BEGIN

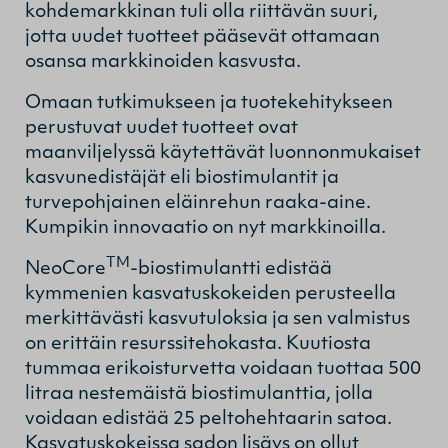
kohdemarkkinan tuli olla riittävän suuri,
jotta uudet tuotteet pääsevät ottamaan
osansa markkinoiden kasvusta.
Omaan tutkimukseen ja tuotekehitykseen
perustuvat uudet tuotteet ovat
maanviljelyssä käytettävät luonnonmukaiset
kasvunedistäjät eli biostimulantit ja
turvepohjainen eläinrehun raaka-aine.
Kumpikin innovaatio on nyt markkinoilla.
TM
NeoCore
-biostimulantti edistää
kymmenien kasvatuskokeiden perusteella
merkittävästi kasvutuloksia ja sen valmistus
on erittäin resurssitehokasta. Kuutiosta
tummaa erikoisturvetta voidaan tuottaa 500
litraa nestemäistä biostimulanttia, jolla
voidaan edistää 25 peltohehtaarin satoa.
Kasvatuskokeissa sadon lisäys on ollut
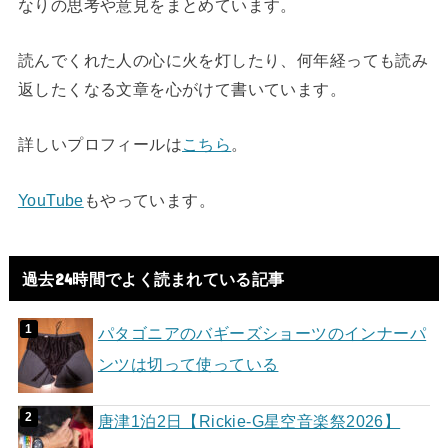
なりの思考や意見をまとめています。
読んでくれた人の心に火を灯したり、何年経っても読み
返したくなる文章を心がけて書いています。
詳しいプロフィールは
こちら
。
YouTube
もやっています。
過去24時間でよく読まれている記事
パタゴニアのバギーズショーツのインナーパ
ンツは切って使っている
唐津1泊2日【Rickie-G星空音楽祭2026】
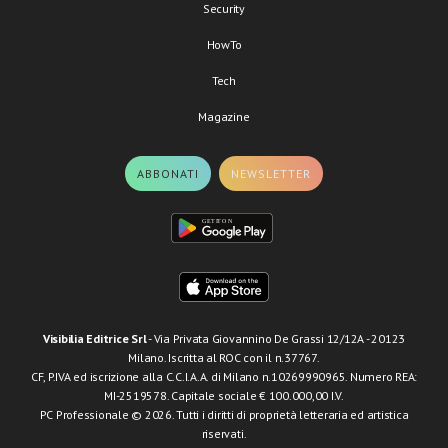
Security
HowTo
Tech
Magazine
ABBONATI
NEWSLETTER
Visibilia Editrice Srl
- Via Privata Giovannino De Grassi 12/12A - 20123
Milano. Iscritta al ROC con il n.37767.
CF, P.IVA ed iscrizione alla C.C.I.A.A. di Milano n.10269990965. Numero REA:
MI-2519578. Capitale sociale € 100.000,00 I.V.
PC Professionale © 2026. Tutti i diritti di proprietà letteraria ed artistica
riservati.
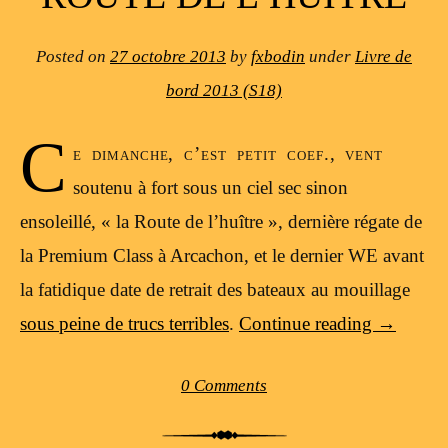
Posted on
27 octobre 2013
by
fxbodin
under
Livre de
bord 2013 (S18)
C
e dimanche, c’est petit coef., vent
soutenu à fort sous un ciel sec sinon
ensoleillé, « la Route de l’huître », dernière régate de
la Premium Class à Arcachon, et le dernier WE avant
la fatidique date de retrait des bateaux au mouillage
sous peine de trucs terribles
.
Continue reading
→
0 Comments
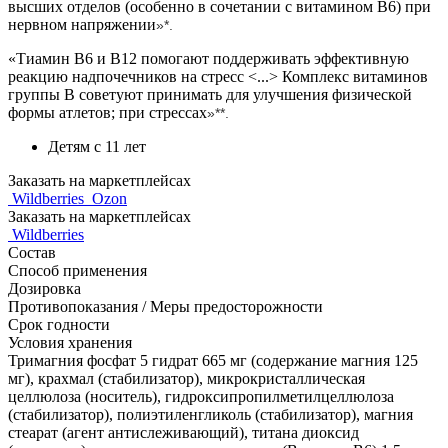
высших отделов (особенно в сочетании с витамином В6) при
нервном напряжении
»*.
«Тиамин В6 и В12 помогают поддерживать эффективную
реакцию надпочечников на стресс <...> Комплекс витаминов
группы В советуют принимать для улучшения физической
формы атлетов; при стрессах
»**.
Детям с 11 лет
Заказать на маркетплейсах
Wildberries
Ozon
Заказать на маркетплейсах
Wildberries
Состав
Способ применения
Дозировка
Противопоказания / Меры предосторожности
Срок годности
Условия хранения
Тримагния фосфат 5 гидрат 665 мг (содержание магния 125
мг), крахмал (стабилизатор), микрокристаллическая
целлюлоза (носитель), гидроксипропилметилцеллюлоза
(стабилизатор), полиэтиленгликоль (стабилизатор), магния
стеарат (агент антислеживающий), титана диоксид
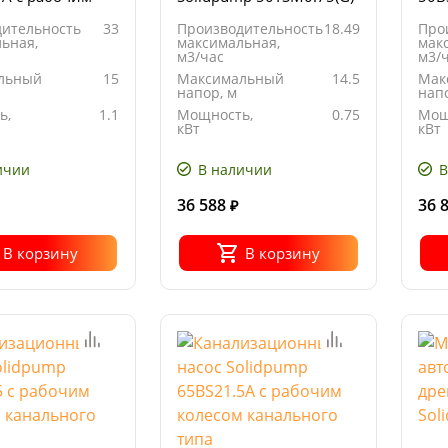
 канального
кол
ительность
33
Производительность
18.49
Про
тип
ьная,
максимальная,
мак
м3/час
м3/
льный
15
Максимальный
14.5
Мак
напор, м
напо
ь,
1.1
Мощность,
0.75
Мощ
кВт
кВт
ние,
380
Напряжение,
220
Нап
В
В
ичии
В наличии
В
36 588
36 
₽
В корзину
В корзину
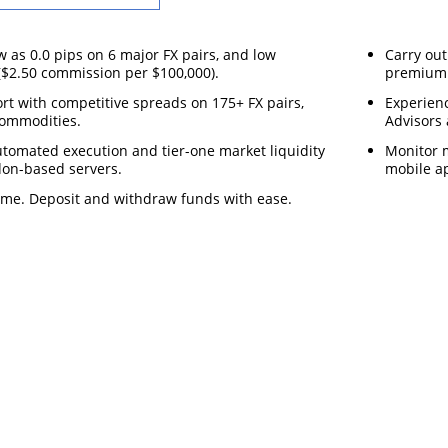
w as 0.0 pips on 6 major FX pairs, and low
Carry out
$2.50 commission per $100,000).
premium 
ort with competitive spreads on 175+ FX pairs,
Experienc
commodities.
Advisors 
tomated execution and tier-one market liquidity
Monitor 
on-based servers.
mobile a
time. Deposit and withdraw funds with ease.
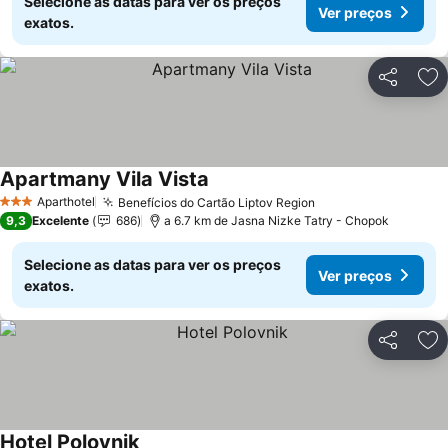
Selecione as datas para ver os preços
Ver preços
exatos.
Partilhar
Ad
Apartmany Vila Vista
Aparthotel
Benefícios do Cartão Liptov Region
3 Estrelas
9,3
Excelente
686
a 6.7 km de Jasna Nizke Tatry - Chopok
Selecione as datas para ver os preços
Ver preços
exatos.
Partilhar
Ad
Hotel Polovnik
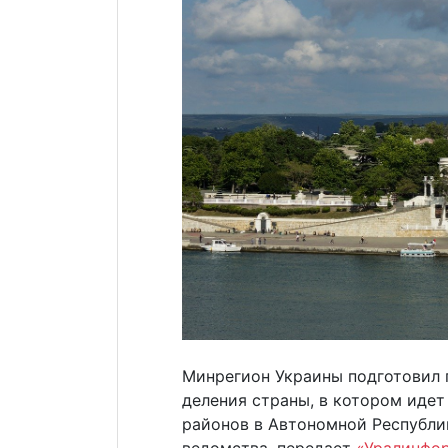
Минрегион Украины подготовил 
деления страны, в котором идет
районов в Автономной Республи
ведомства, передает
«Уралинфо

END

TASK ITEM:
Report back each line in the material above that contains the string "магния".

EXERCISE SOLUTION:
Тримагния фосфат 5 гидрат 665 мг (содержание магния 125
(стабилизатор), полиэтиленгликоль (стабилизатор), магния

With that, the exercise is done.